The bill amends the Wild and Scenic Rivers Act to add five river segments in the Greater Yellowstone Ecosystem (Madison River, Gallatin River, Hyalite Creek, Cabin Creek, and Middle Fork of Cabin Creek) to the National Wild and Scenic Rivers System, with mileage and recreational/scenic classifications specified and administration assigned to the Secretary of Agriculture. It requires owner consent for any federal acquisition of land within the designated boundaries and explicitly preserves existing Federal, Tribal, interstate, and Montana water rights.

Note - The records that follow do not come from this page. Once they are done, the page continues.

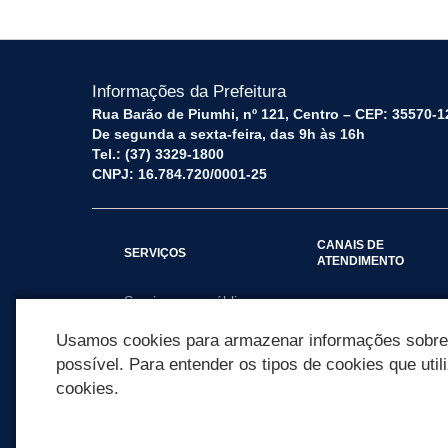
Informações da Prefeitura
Rua Barão de Piumhi, nº 121, Centro – CEP: 35570-1
De segunda a sexta-feira, das 9h às 16h
Tel.: (37) 3329-1800
CNPJ: 16.784.720/0001-25
CANAIS DE
SERVIÇOS
ATENDIMENTO
Serviços por público
Fale Conosco
alvo
Usamos cookies para armazenar informações sobre c
possível. Para entender os tipos de cookies que util
cookies.
REDES SOCIAIS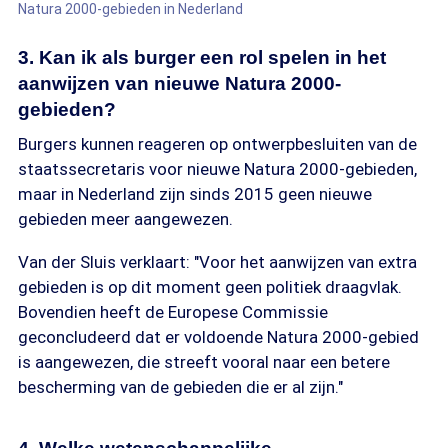
Natura 2000-gebieden in Nederland
3. Kan ik als burger een rol spelen in het
aanwijzen van nieuwe Natura 2000-
gebieden?
Burgers kunnen reageren op ontwerpbesluiten van de
staatssecretaris voor nieuwe Natura 2000-gebieden,
maar in Nederland zijn sinds 2015 geen nieuwe
gebieden meer aangewezen.
Van der Sluis verklaart: "Voor het aanwijzen van extra
gebieden is op dit moment geen politiek draagvlak.
Bovendien heeft de Europese Commissie
geconcludeerd dat er voldoende Natura 2000-gebied
is aangewezen, die streeft vooral naar een betere
bescherming van de gebieden die er al zijn."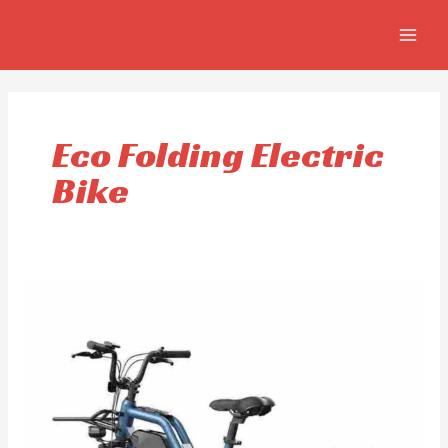
Ir
MAIN
al
MEN
contenido
Eco Folding Electric
Bike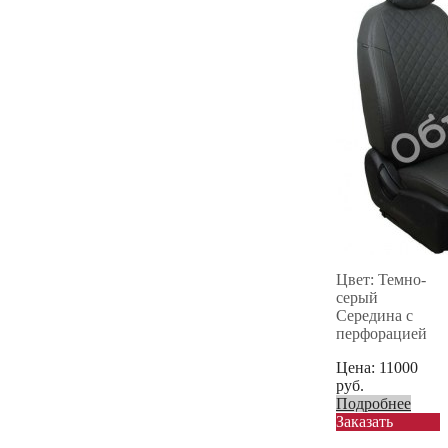
Цвет: Темно-
серый
Середина с
перфорацией
Цена:
11000
руб.
Подробнее
Заказать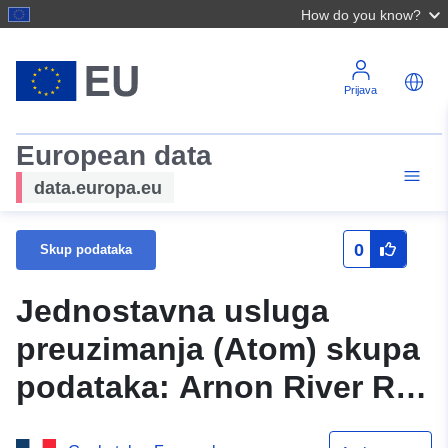
How do you know?
Prijava
European data
data.europa.eu
0
Skup podataka
Jednostavna usluga
preuzimanja (Atom) skupa
podataka: Arnon River RIP
Linearno izdanje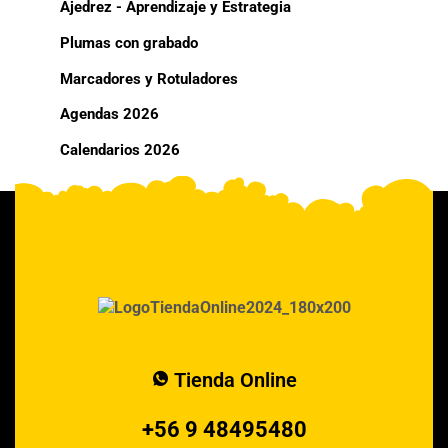
Ajedrez - Aprendizaje y Estrategia
Plumas con grabado
Marcadores y Rotuladores
Agendas 2026
Calendarios 2026
Tienda Online
+56 9 48495480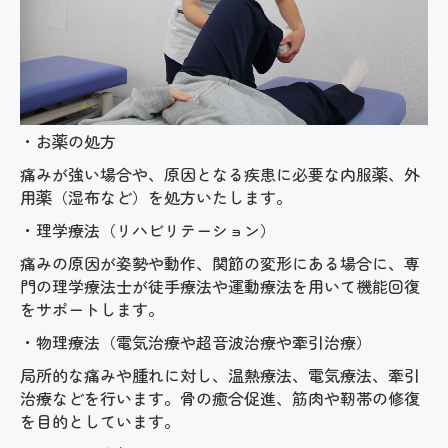
・お薬の処方
痛みが強い場合や、原因となる疾患に必要な内服薬、外
用薬（湿布など）を処方いたします
。
・理学療法（リハビリテーション）
痛みの原因が姿勢や動作、関節の変形にある場合に、専
門の理学療法士が徒手療法や運動療法を用いて機能回復
をサポートします。
・物理療法（電気治療や超音波治療や牽引治療）
局所的な痛みや腫れに対し、温熱療法、電気療法、牽引
治療などを行います。骨の癒合促進、筋肉や靭帯の修復
を目的としています。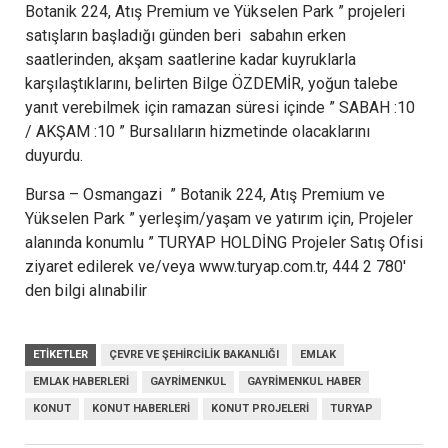
Botanik 224, Atış Premium ve Yükselen Park ” projeleri
satışların başladığı günden beri sabahın erken
saatlerinden, akşam saatlerine kadar kuyruklarla
karşılaştıklarını, belirten Bilge ÖZDEMİR, yoğun talebe
yanıt verebilmek için ramazan süresi içinde ” SABAH :10
/ AKŞAM :10 ” Bursalıların hizmetinde olacaklarını
duyurdu.
Bursa – Osmangazi ” Botanik 224, Atış Premium ve
Yükselen Park ” yerleşim/yaşam ve yatırım için, Projeler
alanında konumlu ” TURYAP HOLDİNG Projeler Satış Ofisi
ziyaret edilerek ve/veya www.turyap.com.tr, 444 2 780′
den bilgi alınabilir
ETIKETLER
ÇEVRE VE ŞEHIRCILIK BAKANLIĞI
EMLAK
EMLAK HABERLERI
GAYRIMENKUL
GAYRIMENKUL HABER
KONUT
KONUT HABERLERI
KONUT PROJELERI
TURYAP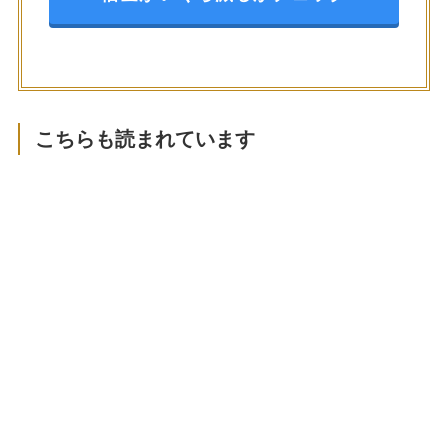
こちらも読まれています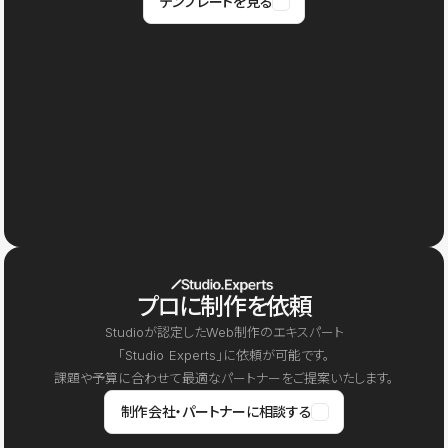
テンプレートを見る
プロに制作を依頼
Studioが認定したWeb制作のエキスパート
「Studio Experts」に依頼が可能です。
課題や予算に合わせて最適なパートナーをご提案いたします。
制作会社・パートナーに相談する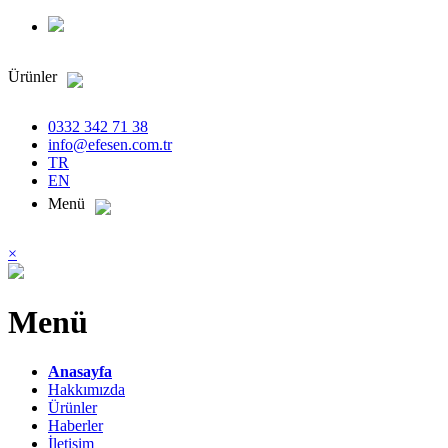
Ürünler
0332 342 71 38
info@efesen.com.tr
TR
EN
Menü
×
Menü
Anasayfa
Hakkımızda
Ürünler
Haberler
İletişim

The text also clarifies that Hebgen and Madison Dams lie outside the newly designated segments, preserves the existing licensing and operational framework for those hydropower developments, confirms that FERC licensing is governed by section 4(e) of the Federal Power Act rather than section 7(a) of the Wild and Scenic Rivers Act, and prohibits expanding those developments into the covered segments. The bill authorizes whatever appropriations are necessary to implement these changes.
At a Glance
What It Does
The bill adds five specific stream segments in Montana to section 3(a) of the Wild and Scenic Rivers Act, listing their approximate mileages and designating them as recreational or scenic. It makes the Secretary of Agriculture (Forest Service) the administering agency for those segments and defines a 'covered segment' term for the statute.
Who It Affects
Directly affected parties include the U.S. Forest Service (as manager), private landowners whose property lies within designated boundaries, Tribal governments with cultural ties to the waterways, recreation and tourism businesses, and hydropower licensees operating on the Madison system.
Why It Matters
The bill locks in federal protection for specific headwater and river reaches while preserving existing water and hydropower rights—so it changes management priorities without removing established consumptive uses. Practically, that combination shapes how restoration, recreation access, infrastructure maintenance, and future development proposals will be evaluated.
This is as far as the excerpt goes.